• What to work on:
All the data that follows should be repeated exactly, without a single picture.

• Data in this exercise:
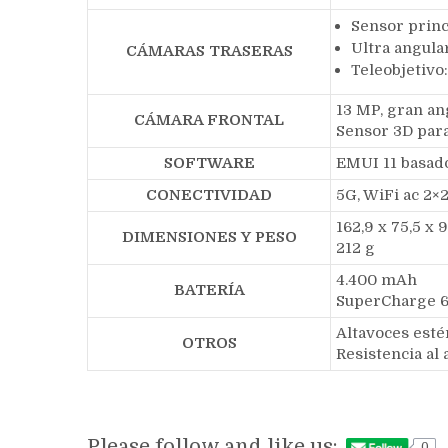
Sensor princ
Ultra angula
CÁMARAS TRASERAS
Teleobjetivo:
13 MP, gran ang
CÁMARA FRONTAL
Sensor 3D para
SOFTWARE
EMUI 11 basad
CONECTIVIDAD
5G, WiFi ac 2×
162,9 x 75,5 x 
DIMENSIONES Y PESO
212 g
4.400 mAh
BATERÍA
SuperCharge 6
Altavoces esté
OTROS
Resistencia al
Please follow and like us:
0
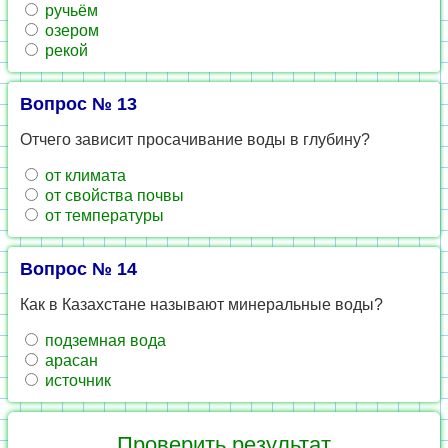
ручьём
озером
рекой
Вопрос № 13
Отчего зависит просачивание воды в глубину?
от климата
от свойства почвы
от температуры
Вопрос № 14
Как в Казахстане называют минеральные воды?
подземная вода
арасан
источник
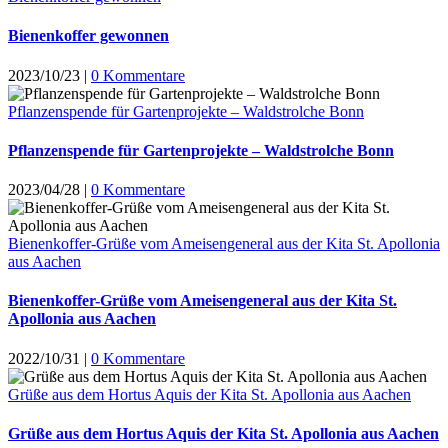
Bienenkoffer gewonnen
2023/10/23
|
0 Kommentare
Pflanzenspende für Gartenprojekte – Waldstrolche Bonn
Pflanzenspende für Gartenprojekte – Waldstrolche Bonn
2023/04/28
|
0 Kommentare
Bienenkoffer-Grüße vom Ameisengeneral aus der Kita St. Apollonia
aus Aachen
Bienenkoffer-Grüße vom Ameisengeneral aus der Kita St.
Apollonia aus Aachen
2022/10/31
|
0 Kommentare
Grüße aus dem Hortus Aquis der Kita St. Apollonia aus Aachen
Grüße aus dem Hortus Aquis der Kita St. Apollonia aus Aachen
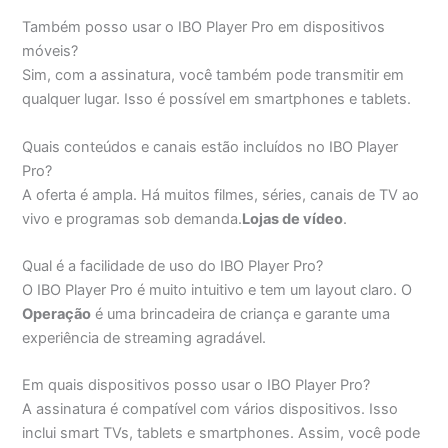
Também posso usar o IBO Player Pro em dispositivos
móveis?
Sim, com a assinatura, você também pode transmitir em
qualquer lugar. Isso é possível em smartphones e tablets.
Quais conteúdos e canais estão incluídos no IBO Player
Pro?
A oferta é ampla. Há muitos filmes, séries, canais de TV ao
vivo e programas sob demanda.
Lojas de vídeo
.
Qual é a facilidade de uso do IBO Player Pro?
O IBO Player Pro é muito intuitivo e tem um layout claro. O
Operação
é uma brincadeira de criança e garante uma
experiência de streaming agradável.
Em quais dispositivos posso usar o IBO Player Pro?
A assinatura é compatível com vários dispositivos. Isso
inclui smart TVs, tablets e smartphones. Assim, você pode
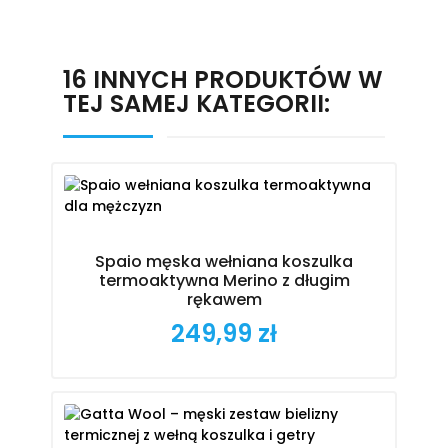
16 INNYCH PRODUKTÓW W
TEJ SAMEJ KATEGORII:
Spaio męska wełniana koszulka
termoaktywna Merino z długim
rękawem
249,99 zł
Cena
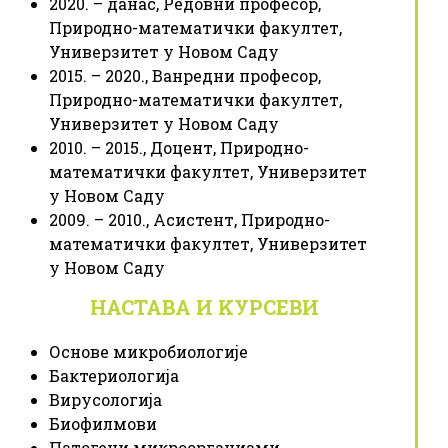
2020. – данас, Редовни професор,
Природно-математички факултет,
Универзитет у Новом Саду
2015. – 2020., Ванредни професор,
Природно-математички факултет,
Универзитет у Новом Саду
2010. – 2015., Доцент, Природно-
математички факултет, Универзитет
у Новом Саду
2009. – 2010., Асистент, Природно-
математички факултет, Универзитет
у Новом Саду
НАСТАВА И KУРСЕВИ
Основе микробиологије
Бактериологија
Вирусологија
Биофилмови
Патогени микроорганизми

• Response area:
Sensor princ
Ultra angula
CÁMARAS TRASERAS
Teleobjetivo:
13 MP, gran ang
CÁMARA FRONTAL
Sensor 3D para
SOFTWARE
EMUI 11 basad
CONECTIVIDAD
5G, WiFi ac 2×
162,9 x 75,5 x 
DIMENSIONES Y PESO
212 g
4.400 mAh
BATERÍA
SuperCharge 6
Altavoces esté
OTROS
Resistencia al
Please follow and like us:
0
ручьём
озером
рекой
Вопрос № 13
Отчего зависит просачивание воды в глубину?
от климата
от свойства почвы
от температуры
Вопрос № 14
Как в Казахстане называют минеральные воды?
подземная вода
арасан
источник
Bienenkoffer gewonnen
2023/10/23
|
0 Kommentare
Pflanzenspende für Gartenprojekte – Waldstrolche Bonn
Pflanzenspende für Gartenprojekte – Waldstrolche Bonn
2023/04/28
|
0 Kommentare
Bienenkoffer-Grüße vom Ameisengeneral aus der Kita St. Apollonia
aus Aachen
Bienenkoffer-Grüße vom Ameisengeneral aus der Kita St.
Apollonia aus Aachen
2022/10/31
|
0 Kommentare
Grüße aus dem Hortus Aquis der Kita St. Apollonia aus Aachen
Grüße aus dem Hortus Aquis der Kita St. Apollonia aus Aachen
Também posso usar o IBO Player Pro em dispositivos
móveis?
Sim, com a assinatura, você também pode transmitir em
qualquer lugar. Isso é possível em smartphones e tablets.
Quais conteúdos e canais estão incluídos no IBO Player
Pro?
A oferta é ampla. Há muitos filmes, séries, canais de TV ao
vivo e programas sob demanda.
Lojas de vídeo
.
Qual é a facilidade de uso do IBO Player Pro?
O IBO Player Pro é muito intuitivo e tem um layout claro. O
Operação
é uma brincadeira de criança e garante uma
experiência de streaming agradável.
Em quais dispositivos posso usar o IBO Player Pro?
A assinatura é compatível com vários dispositivos. Isso
inclui smart TVs, tablets e smartphones. Assim, você pode
16 INNYCH PRODUKTÓW W
TEJ SAMEJ KATEGORII:
Spaio męska wełniana koszulka
termoaktywna Merino z długim
rękawem
249,99 zł
Cena
2020. – данас, Редовни професор,
Природно-математички факултет,
Универзитет у Новом Саду
2015. – 2020., Ванредни професор,
Природно-математички факултет,
Универзитет у Новом Саду
2010. – 2015., Доцент, Природно-
математички факултет, Универзитет
у Новом Саду
2009. – 2010., Асистент, Природно-
математички факултет, Универзитет
у Новом Саду
НАСТАВА И KУРСЕВИ
Основе микробиологије
Бактериологија
Вирусологија
Биофилмови
Патогени микроорганизми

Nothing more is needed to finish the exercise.